Many people on my planet have been abducted by official propaganda, which goes into the same sack as all the emigration that has occurred, especially since 1959, which is classified as of economic origin.

They especially want to justify to others, as economic, the reasons why their children and close relatives have abandoned the country. As if they were ashamed that a child of the Revolution, born into it, educated at its schools, and in the embrace of a close family, would have to justify this decision to others so it won’t be questioned. And they always add the famous tagline that throughout the world many people constantly emigrate for the same reasons.

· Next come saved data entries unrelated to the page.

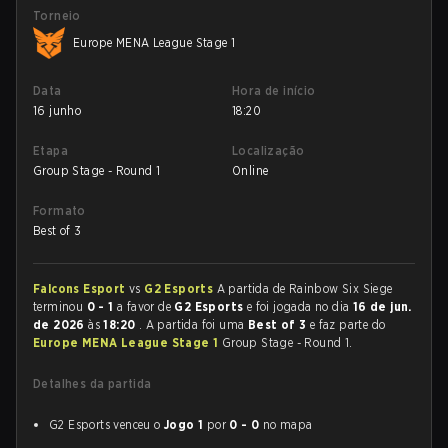
Torneio
Europe MENA League Stage 1
Data
Hora de início
16 junho
18:20
Etapa
Localização
Group Stage - Round 1
Online
Formato
Best of 3
Falcons Esport
vs
G2 Esports
A partida de Rainbow Six Siege
terminou
0 - 1
a favor de
G2 Esports
e foi jogada no dia
16 de jun.
de 2026
às
18:20
. A partida foi uma
Best of 3
e faz parte do
Europe MENA League Stage 1
Group Stage - Round 1.
Detalhes da partida
G2 Esports venceu o
Jogo 1
por
0 - 0
no mapa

In saying this, they seem to forget that when people in other countries emigrate for economic reasons, they don’t risk losing their current jobs when they communicate their decision, their house (if they live alone), or (if they live with others) that the relatives with whom they live will have to pay the State for the share of the home that corresponds to the one who is leaving. In addition, they have to submit an inventory of all their belongings, get themselves taken off the ration card, turn in their identity card, and, of course, ask permission to leave. Also if things go wrong they can’t return, because from that point on they have absolutely nothing to do with their country of origin.

So when someone tells me that Cubans emigrate for economic reasons, they are pointing to just one aspect of the phenomenon. In my view, there are at least two reasons that produce this alarming emigration: political and economic, the latter being the effect, not the cause, of the first. There is no one who doesn’t know that our leaders, on several occasions, with no shame at all, have proclaimed that in this system politics is above economics. I don’t believe anyone is deceived by the continual parroting of this kind of euphemistic slogan.